(Transcribed page contents)
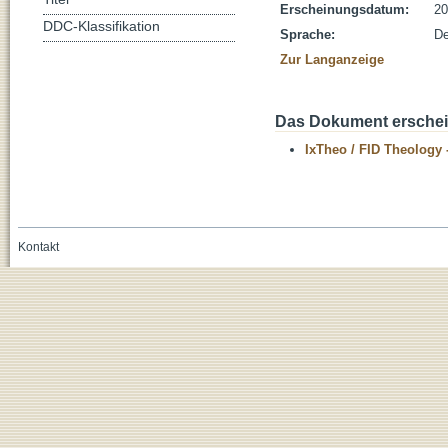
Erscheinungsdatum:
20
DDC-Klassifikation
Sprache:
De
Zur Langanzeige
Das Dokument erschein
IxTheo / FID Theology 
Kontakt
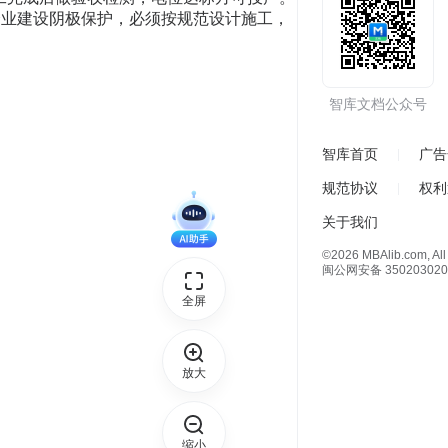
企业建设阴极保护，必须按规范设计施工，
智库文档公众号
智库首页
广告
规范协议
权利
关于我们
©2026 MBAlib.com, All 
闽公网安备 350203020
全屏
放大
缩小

» Exercise prompt:
Extract precisely the lines beginning at the line containing "Zur Langanzeige" and ending at the last line of the entries above, exactly as written and with no pictures.

» Answer below:
Zur Langanzeige
Das Dokument erschein
IxTheo / FID Theology 
Kontakt
企业建设阴极保护，必须按规范设计施工，
智库文档公众号
智库首页
广告
规范协议
权利
关于我们
©2026 MBAlib.com, All 
闽公网安备 350203020
全屏
放大
缩小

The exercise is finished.